Bridget Jones’s Baby – 2016

Director Sharon Maguire
Screenplay Helen Fielding, Dan Mazer, Emma Thompson
Starring  Renée Zellweger, Colin Firth, Patrick Dempsey, Jim Broadbent, Gemma Jones, Emma Thompson

What the third film in the Bridget Jones saga has to accomplish is too much, and nothing at all. To shake the foundations of a cast of characters that was perfect in the first film, then just kind of there for the second film would be a betrayal to all that is holy in the world of romantic comedies.

What does one do when Hugh Grant doesn’t like the script for the third film? Replace him with a generic nice guy like poor Patrick Dempsey. Give him a moment or two to color outside of the lines, make him upstanding the rest of the time. Voila. The script writes itself…poorly.
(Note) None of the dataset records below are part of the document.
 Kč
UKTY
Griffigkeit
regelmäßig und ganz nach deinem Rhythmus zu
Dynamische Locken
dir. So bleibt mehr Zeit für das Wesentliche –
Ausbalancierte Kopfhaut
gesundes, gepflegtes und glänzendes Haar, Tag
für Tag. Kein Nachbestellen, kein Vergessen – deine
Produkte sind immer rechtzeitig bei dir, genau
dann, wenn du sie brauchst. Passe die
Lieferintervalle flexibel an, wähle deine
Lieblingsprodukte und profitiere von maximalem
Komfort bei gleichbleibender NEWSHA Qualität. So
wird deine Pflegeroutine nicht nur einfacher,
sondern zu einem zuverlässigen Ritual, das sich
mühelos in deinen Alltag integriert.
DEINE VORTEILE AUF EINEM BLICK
The third film opens with a twist on the typical “alone and single” for her birthday theme. We get a rewind, find she’s not really miserable. She’s kind of thin and she’s got some new friends to go along with the old. The new friends are single and her age. The old are coupled up and are moving toward parenthood.
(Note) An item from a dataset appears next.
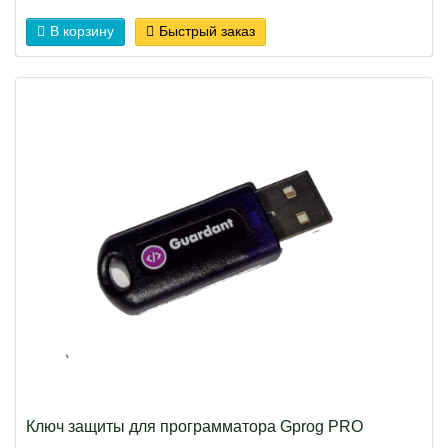
В корзину
Быстрый заказ
Ключ защиты для программатора Gprog PRO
Bridget’s (Zellweger) successful, having a relatively good time drinking, carousing and hooking up with a random rich guy (Dempsey) at a weekend concert festival. She heads out before he can bring her breakfast and moves on with life…for a week. Then a tipsy hook up with Darcy (Firth) leads to…her leaving him a note in the morning.

Three months later. She’s pregnant. She finds a reason to tell each guy and not tell them about the other. Why is this? Wacky hijinks is why. And when they find out, more hijinks.

In many ways, the series has harkened back to romantic comedies of the ’50’s. If you add a bunch of foul language and change the morals to be in line with the liberal media of today, you’d have a perfect match. Sadly, this means it’s not that good either. The damn thing about it is the first film was perfect with most of the same players. Two important omissions, Richard Curtis and Andrew Davies, lead one to wonder how little import they had on story this time around.

It’s sad, because Bridget and Darcy deserve much better than to be flitting around in their 40’s trying to find themselves in each other’s arms. It could have been done better than the two films that followed that first classic. Audiences weren’t complaining much though. The film still made a metric ton of money. That each film has made less than the last should say something, but it didn’t say enough.

That there are some significantly funny moments in the film make it worth the watch, especially one has maintained an arms length fondness for the characters without being desirous of something more substantial. It is similarly refreshing to see a film where a child is talked to and about while still in the womb. You know, like a person should be considered.

Those moments aside, there are plenty more awkward moments that are supposed to play better than they do. Dempsey, poor Dempsey. He deserves better than to be a fill in. Thank goodness they are making Enchanted 2.

Ultimately this is the story about Bridget Jones and Mark Darcy. In that respect, it feels more stilted than ever. Someone took happily ever after and broke it up only so they could make a couple of sequels. If it were only possible to make a happily ever after sequel that didn’t involve the split ups.